I don't see how a method like `setFocused` could possibly work without violating its specification.  When a Scene is present, it could in theory update the focusOwner, but when no Scene is present it probably needs to remain `false` even when set to `true` (as otherwise you could set multiple nodes to focused, unless you did a full scan of the entire UI hierarchy to avoid that...).

Perhaps it is possible to make setFocused do something useful; let it immediately change focus/focusOwner -- that could be tough as I think focus changes can be veto'd; the purpose of requestFocus would then only be to also focus the window.  The setFocused method would then be a useful feature.  It would still need a Scene to work (but its specification agrees with that part, so it can indeed remain false if not attached to a scene).  All nodes would need to clear focus status when the Scene is null'd, and when calling setFocused on a Node, any currently focused node in the same Scene needs to lose it (probably best to remove focus first so those notifications happen before the new node gains focus).

`setFocused(false)` would also need some special treatment; either it's not allowed at all, or some other node gets picked as the new focus owner (perhaps it switches to the first focusable node, sort of like a focus reset as if the UI was freshly created).

If the above ain't realistically possible, then I guess deprecation is the only option.

--John


On 11/10/2023 22:55, Michael Strauß wrote:
I think the cleanest solution would be to have the implementation of
Node.focused match its specification:

     Indicates whether this {@code Node} currently has the input focus.
     To have the input focus, a node must be the {@code Scene}'s focus
     owner, and the scene must be in a {@code Stage} that is visible
     and active.

Obviously, the Node.focused property is not implemented and used as
specified.
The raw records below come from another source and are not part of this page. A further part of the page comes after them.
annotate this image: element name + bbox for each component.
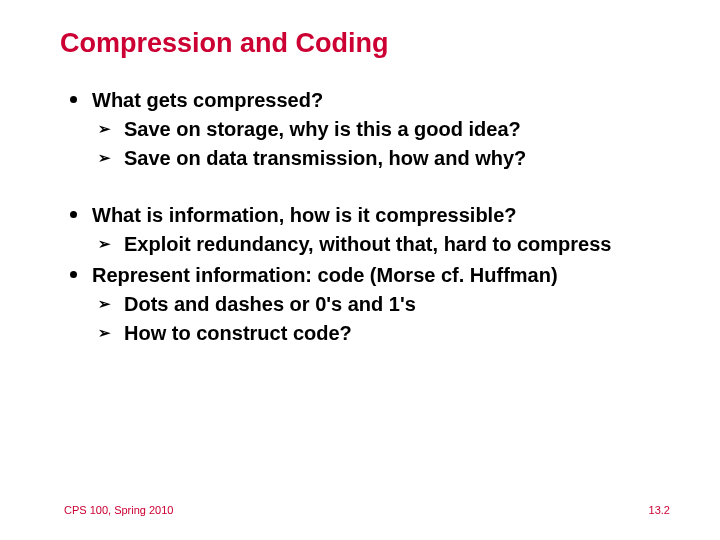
slide-body: What gets compressed? ➢ Save on storage,… [64, 87, 670, 347]
bullet-dot-icon [70, 271, 77, 278]
arrow-icon: ➢ [98, 148, 111, 168]
footer-left: CPS 100, Spring 2010 [64, 504, 173, 516]
sub-bullet: ➢ Exploit redundancy, without that, hard… [92, 231, 670, 258]
arrow-icon: ➢ [98, 234, 111, 254]
sub-bullet: ➢ How to construct code? [92, 320, 670, 347]
slide-title: Compression and Coding [60, 28, 670, 59]
sub-bullet: ➢ Save on storage, why is this a good id… [92, 116, 670, 143]
bullet-group-1: What gets compressed? ➢ Save on storage,… [92, 87, 670, 172]
bullet-text: What is information, how is it compressi… [92, 204, 517, 226]
bullet-group-2: What is information, how is it compressi… [92, 202, 670, 258]
arrow-icon: ➢ [98, 323, 111, 343]
sub-bullet-text: How to construct code? [124, 322, 352, 344]
sub-bullet-text: Exploit redundancy, without that, hard t… [124, 233, 611, 255]
sub-bullet: ➢ Dots and dashes or 0's and 1's [92, 291, 670, 318]
bullet-dot-icon [70, 96, 77, 103]
bullet-text: What gets compressed? [92, 89, 323, 111]
sub-bullet: ➢ Save on data transmission, how and why… [92, 145, 670, 172]
bullet-group-3: Represent information: code (Morse cf. H… [92, 262, 670, 347]
sub-bullet-text: Dots and dashes or 0's and 1's [124, 293, 416, 315]
slide-footer: CPS 100, Spring 2010 13.2 [64, 504, 670, 516]
arrow-icon: ➢ [98, 294, 111, 314]
sub-bullet-text: Save on data transmission, how and why? [124, 147, 526, 169]
sub-bullet-text: Save on storage, why is this a good idea… [124, 118, 521, 140]
bullet-dot-icon [70, 211, 77, 218]
arrow-icon: ➢ [98, 119, 111, 139]
footer-right: 13.2 [649, 504, 670, 516]
bullet-text: Represent information: code (Morse cf. H… [92, 264, 558, 286]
But the problem is that Node.setFocused(boolean) is public
API. If we wanted the implementation to conform to its specification,
we would probably need to deprecate this API, and also make it
ineffective so that user code cannot change the focused property. Then
we need to fix all controls that use this API.

Maybe we can also just fix the controls without removing the
Node.setFocused API. But it begs the question why we would keep around
an API that is only useful in circumventing the specification of a
property. What do you think?


On Sun, Oct 8, 2023 at 10:11 AM John Hendrikx <john.hendr...@gmail.com> wrote:
I would be interested to know what use cases for these are, and what
would be then left of the use cases for the existing focusWithin and
focusVisible properties?  The ticket referred doesn't give one and only
reports a bug.

Before implementing a second set of these types of properties, I would
like to know:

- What would be the distinct uses for focusOwnerWithin vs focusWithin,
are both actually needed?
- Isn't focusOwnerProperty basically a "better" focusedProperty now
because of how focusedProperty is abused by some controls?
- Why indeed is TableView doing this and should it really be doing this
instead of doing this another way?  If it just wants to show nodes in
their focused style, that can (and should IMHO) be achieved differently.

There seems to be a need to have some controls retain their focused look
without them actually being the focus owner. TableView seems to be one
of them, and I personally have another (I would like Nodes to keep
looking focused even when their Stage has lost focus). The focused look
relies on the `focused` pseudo class, which is now strictly controlled
by the focusedProperty. It may be a good idea to look in another
direction; one could change the style sheet for example to also have
controls in focused look when they have a different pseudo class, say
`fake-focused`.  TableView could then use this (and so could I).

With the TableView problem solved, the original focusWithin,
focusVisible and focused properties then can serve the purposes they
were intended for, instead of basically replacing them with a new set
that acts slightly differently to work around a problem with TableView.

If this does move forward though, I wonder why these need to be
properties specifically, given how hesistant we were to add properties
to Node?  The `shownProperty` which IMHO has far more uses given the
essential role it can play in deterministic clean-up was rejected over
such an argument.  Why isn't simply checking the psuedoClassState
sufficient for these properties:
`getPseudoClassStates().contains(FOCUS_OWNER_PSEUDOCLASS_STATE)`?